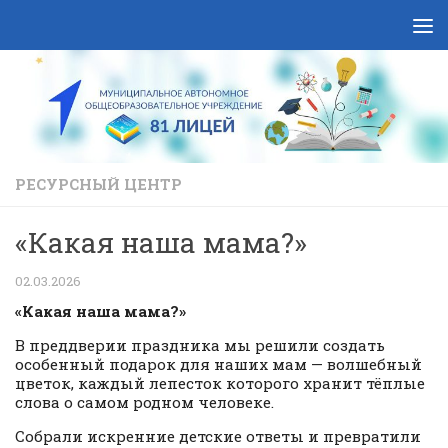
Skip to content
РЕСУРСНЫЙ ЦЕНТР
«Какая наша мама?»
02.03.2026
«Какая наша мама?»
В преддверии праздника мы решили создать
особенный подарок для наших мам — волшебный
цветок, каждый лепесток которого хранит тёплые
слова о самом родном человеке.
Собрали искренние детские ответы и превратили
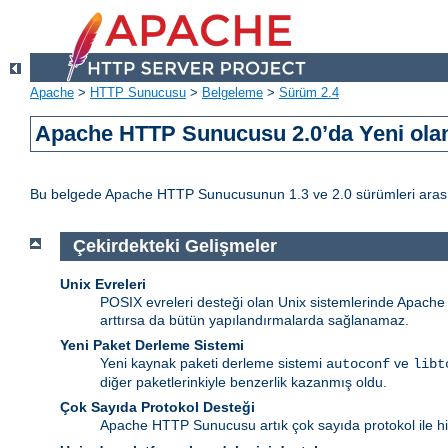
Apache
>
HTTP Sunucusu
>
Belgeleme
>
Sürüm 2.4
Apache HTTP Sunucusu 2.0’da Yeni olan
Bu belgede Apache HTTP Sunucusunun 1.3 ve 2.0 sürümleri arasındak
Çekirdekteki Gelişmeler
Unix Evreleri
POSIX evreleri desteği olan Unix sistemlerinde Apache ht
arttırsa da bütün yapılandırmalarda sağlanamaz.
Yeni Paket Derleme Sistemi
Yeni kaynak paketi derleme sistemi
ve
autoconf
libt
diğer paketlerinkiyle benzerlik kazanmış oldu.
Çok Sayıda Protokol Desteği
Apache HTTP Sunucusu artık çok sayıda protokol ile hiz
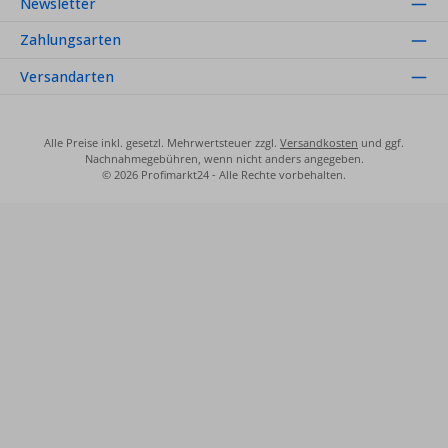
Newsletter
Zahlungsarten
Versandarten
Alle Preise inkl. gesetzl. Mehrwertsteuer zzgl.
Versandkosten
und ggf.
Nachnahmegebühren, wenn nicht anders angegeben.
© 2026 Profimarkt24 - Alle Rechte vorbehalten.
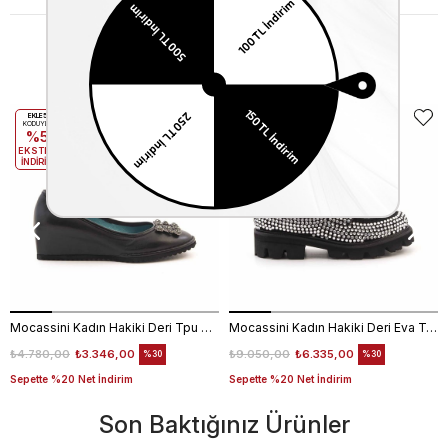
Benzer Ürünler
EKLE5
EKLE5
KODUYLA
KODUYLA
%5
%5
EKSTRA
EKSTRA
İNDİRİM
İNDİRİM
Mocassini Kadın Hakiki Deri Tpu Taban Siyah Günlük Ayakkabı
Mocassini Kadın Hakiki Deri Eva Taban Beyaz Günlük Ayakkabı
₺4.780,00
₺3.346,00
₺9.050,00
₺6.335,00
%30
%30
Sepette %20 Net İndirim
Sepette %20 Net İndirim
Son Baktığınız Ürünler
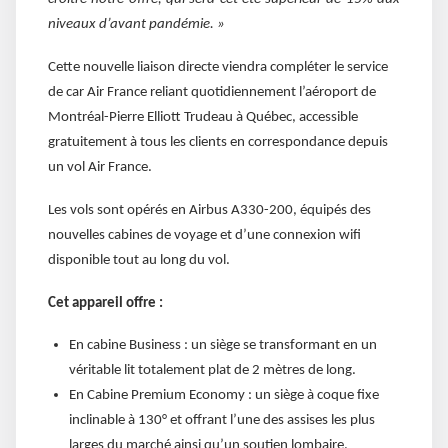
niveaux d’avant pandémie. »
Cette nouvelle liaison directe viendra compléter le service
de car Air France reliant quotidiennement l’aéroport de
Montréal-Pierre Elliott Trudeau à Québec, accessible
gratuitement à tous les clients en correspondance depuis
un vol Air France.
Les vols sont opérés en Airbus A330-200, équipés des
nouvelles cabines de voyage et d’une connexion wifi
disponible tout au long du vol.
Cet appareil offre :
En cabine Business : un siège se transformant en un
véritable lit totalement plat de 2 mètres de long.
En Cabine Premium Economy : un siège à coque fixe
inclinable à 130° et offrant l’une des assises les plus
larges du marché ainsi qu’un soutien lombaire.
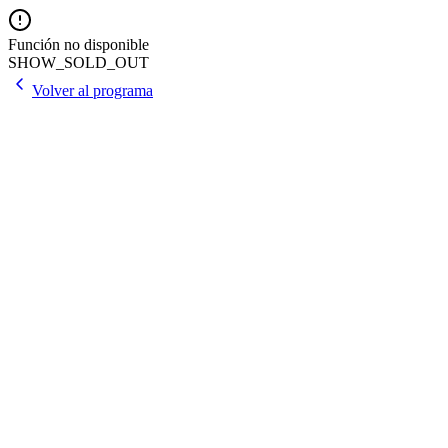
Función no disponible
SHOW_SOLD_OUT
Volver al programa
-----
◆ **WHAT THIS TASK INVOLVES**: What should be set down is every line from the opening of the records through the line that contains "Apache HTTP Sunucusu 2.0’da Yeni olan", exactly, with pictures left out.

◆ **PROBLEM SOLUTION**:
Skip to content
РЕСУРСНЫЙ ЦЕНТР
«Какая наша мама?»
02.03.2026
«Какая наша мама?»
В преддверии праздника мы решили создать
особенный подарок для наших мам — волшебный
цветок, каждый лепесток которого хранит тёплые
слова о самом родном человеке.
Собрали искренние детские ответы и превратили
Apache
>
HTTP Sunucusu
>
Belgeleme
>
Sürüm 2.4
Apache HTTP Sunucusu 2.0’da Yeni olan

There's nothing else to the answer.